I have to respond to the letter from John Thorgrimson in the June 3 edition with the title “Living and working in Canada”
Looking at your name Mr. Thorgrimson, I assume it originates from Scandinavia. So that means at one point in time, one of your ancestors gathered his courage and moved to a strange and far away continent called North America.
And years and years later you’re fortunate enough to call yourself Canadian.
I expected a letter like yours since the “recession” started. I knew someone would start to share his opinion about “foreign” workers.
I’ve been thinking already for a couple of weeks to share my opinion too. Let me tell you a little anecdote..
Like many locals I like to pick up a cup of coffee at the Tim Hortons. But I can tell you there is just a different attitude between Tim Hortons locations were Filipinos work and were they do not.
Every time when I pick up a coffee in the southside Timmy’s in Wetaskiwin I am greeted in a very polite way by a person who actually smiles at you and is courteous and wishes you a good day when you leave, and this person happens to be Filipino. (The other “local” ladies are really good too.)
Not like the experience I usually have in a Tim Hortons at a different location where people do not greet you and have an attitude that they really do not care about their job or the customer, show not a spark of happiness and are sometimes are plain rude in your face.

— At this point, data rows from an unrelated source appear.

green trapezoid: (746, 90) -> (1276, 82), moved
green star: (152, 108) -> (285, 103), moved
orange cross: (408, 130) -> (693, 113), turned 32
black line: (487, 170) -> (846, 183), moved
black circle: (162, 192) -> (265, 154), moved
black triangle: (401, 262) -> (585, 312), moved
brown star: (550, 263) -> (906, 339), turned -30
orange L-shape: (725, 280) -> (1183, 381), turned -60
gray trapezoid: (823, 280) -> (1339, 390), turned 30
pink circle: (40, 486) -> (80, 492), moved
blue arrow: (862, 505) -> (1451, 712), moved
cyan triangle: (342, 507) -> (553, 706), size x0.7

I think we all know the reason behind your comment that you only see “foreign” people working in fast food restaurants — it’s because many (not all) locals are too lazy, too proud tow whatever to do this kind of work.
Lots of locals (not all) have lost the work ethic that is needed to get a job and keep a job. When the oil was booming nobody wanted to do the work these people do. And now that the oil patch has slowed down a bit we have time on our hands to complain about “foreign” people.

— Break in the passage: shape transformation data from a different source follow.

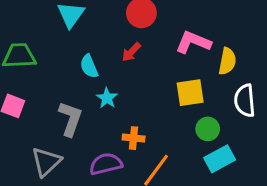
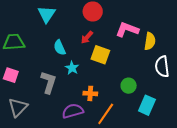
yellow square: (190, 93) -> (100, 55), moved, turned 30
green circle: (208, 129) -> (129, 86), moved
cyan rectangle: (220, 159) -> (147, 105), turned -36
gray triangle: (46, 162) -> (18, 107), moved

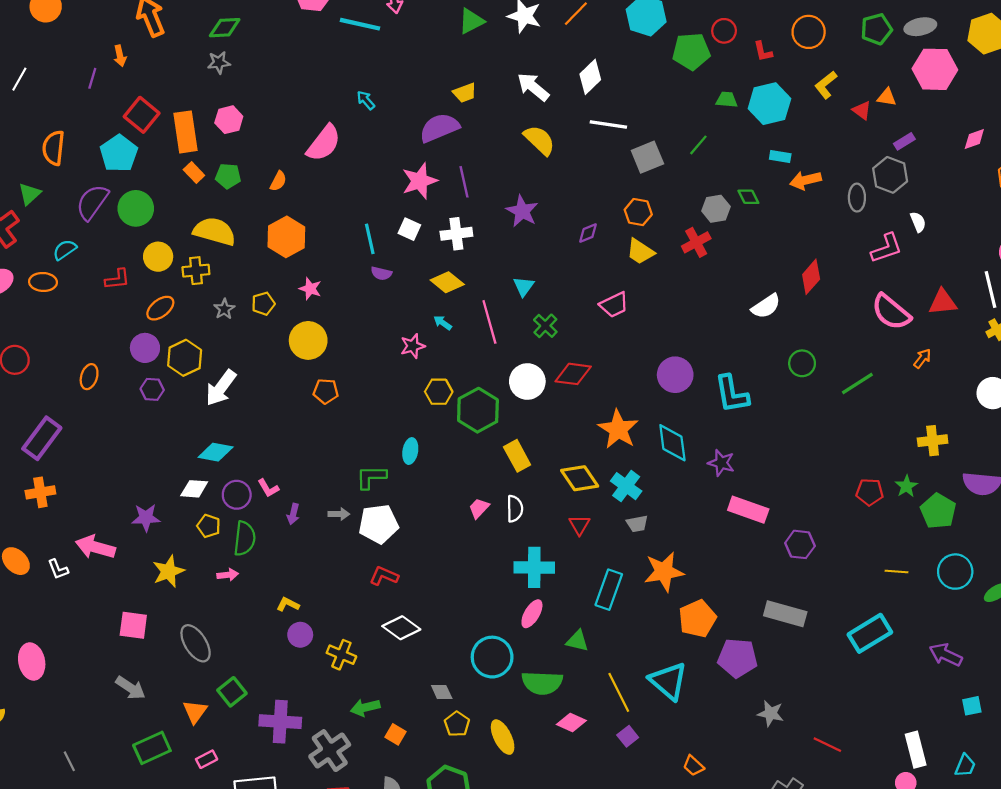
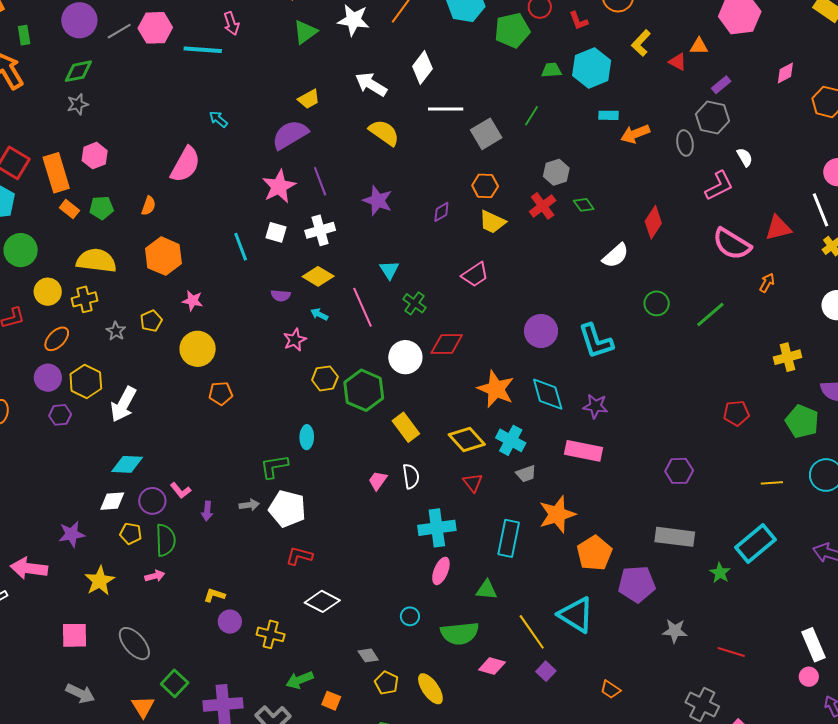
green diamond: (748, 197) -> (584, 205), moved
purple semicircle: (381, 273) -> (281, 296), moved
green star: (906, 486) -> (720, 573), moved
pink rectangle: (748, 510) -> (583, 451), moved
white pentagon: (379, 524) -> (287, 509), turned 30
cyan circle: (492, 657) -> (410, 616), size x0.5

Well let me tell you this, I’m a foreigner too. And how did I get here? On a hard earned visa. I had to show my diplomas/degrees, criminal record, show that I had sufficient funds to survive for a year, do medical tests. Foreigners have to go through the mill and wait anxiously for a year before you found out if you’re allowed to stay or that you have to go home, say goodbye to all the friends you’ve made in the meantime.
And why was I allowed to emigrate to Canada? Because there was a shortage for dairy farm workers, because there wasn’t anybody around who wanted to work on a dairy farm. I still hear the comments from some co-workers I used to work with (off farm). Dairy farm work, oh man are you crazy get up at four in the morning and be with cows and their smell and poop, work hard all day and start all over again the next day
And many of the dairy farms I worked for or know are “foreigners” too: Swiss, German, Dutch, Austrian even a British one.
And you know what, some of them brought a fair amount of money into this country; money that has been invested in this economy.
Barns were being built pickup trucks and tractors and other farm equipment were purchased. All that foreign money created a lot of jobs. Lots of people made money off the foreign farmers and did well.
I have some questions for you Mr. Thorgrimson.
Are you willing to work in a fast food restaurant? Are you willing to do the night shift at the drive-thru. Are you willing to clean the toilets of the Calgary International Airport. Are you willing to get up at three in the morning and milk cows at 4 a.m.
It’s really easy to complain when economic times are challenging you.
I can go on and on, but in short I want to say, we all need each other. Your forefather was a “foreigner,” I am a foreigner and there will be many more foreigners.
Canada is made up out of foreigners, but if we all have the right attitude we should be able to get along and work honestly for a living.